It used to irritate Cathy when people would talk on the phone in the restaurant; it made it difficult for her to do her job, it led to misunderstandings, and it would bother other guests in the vicinity. Now, though, it interests her. She likes trying to discern what she can from hearing just one side of the conversation, and her favorite times are the ones when the person on the other end of the line is clearly loved.

And even if the Tall Man isn’t as enamored of Henry as he’d sounded, the call had certainly put him in a good mood – he’d left a twenty dollar tip.

Brows going up, Cathy counts back through the cash just to be sure and finds herself lingering over a five dollar bill in the middle of the stack, staring at Abraham Lincoln’s wisely serene face.

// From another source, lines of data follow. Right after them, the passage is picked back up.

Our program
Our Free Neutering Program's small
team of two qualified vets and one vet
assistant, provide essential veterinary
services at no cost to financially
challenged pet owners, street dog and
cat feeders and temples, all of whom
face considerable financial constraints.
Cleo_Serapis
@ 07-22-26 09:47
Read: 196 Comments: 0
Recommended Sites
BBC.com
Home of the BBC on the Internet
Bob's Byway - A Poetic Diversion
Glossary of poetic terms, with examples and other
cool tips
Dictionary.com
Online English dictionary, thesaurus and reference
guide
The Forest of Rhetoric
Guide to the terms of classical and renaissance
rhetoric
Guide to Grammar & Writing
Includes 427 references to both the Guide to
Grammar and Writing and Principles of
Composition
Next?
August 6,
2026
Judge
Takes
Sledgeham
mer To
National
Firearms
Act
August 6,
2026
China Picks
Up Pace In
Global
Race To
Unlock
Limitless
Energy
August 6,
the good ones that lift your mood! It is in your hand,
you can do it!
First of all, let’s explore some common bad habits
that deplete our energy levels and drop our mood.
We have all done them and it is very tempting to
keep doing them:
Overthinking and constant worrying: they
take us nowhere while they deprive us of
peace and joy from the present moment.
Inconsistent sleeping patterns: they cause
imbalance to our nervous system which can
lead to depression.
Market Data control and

Something about it seems suddenly and oddly familiar.

Blinking, Cathy shakes the feeling off. It’s familiar because she sees it nearly every day. What other reason would there be?

With a little more pep in her step, Cathy goes to the register to ring out the ticket, wondering if Henry, wherever he is, knows that he’s managed to improve the days of two people in one go.

**Author's Note:**

> I also used to work in a diner, a setting which made more sense to me than a hotel lobby for some reason
> 
> I am also on [Tumblr](https://solarmorrigan.tumblr.com/)


End file.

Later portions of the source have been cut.